**Source data**:
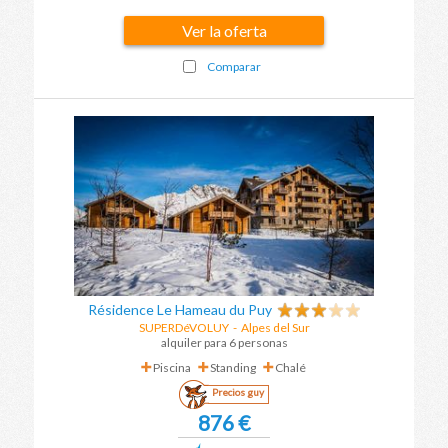
Ver la oferta
Comparar
Résidence Le Hameau du Puy
SUPERDéVOLUY
-
Alpes del Sur
alquiler para 6 personas
Piscina
Standing
Chalé
Precios guy
876 €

**Exercise requirements**: Once you reach the line containing "Alpes del Sur", transcribe it and each line after it through the end of the material, exactly and with nothing added.

**Answer to the problem**:
Alpes del Sur
alquiler para 6 personas
Piscina
Standing
Chalé
Precios guy
876 €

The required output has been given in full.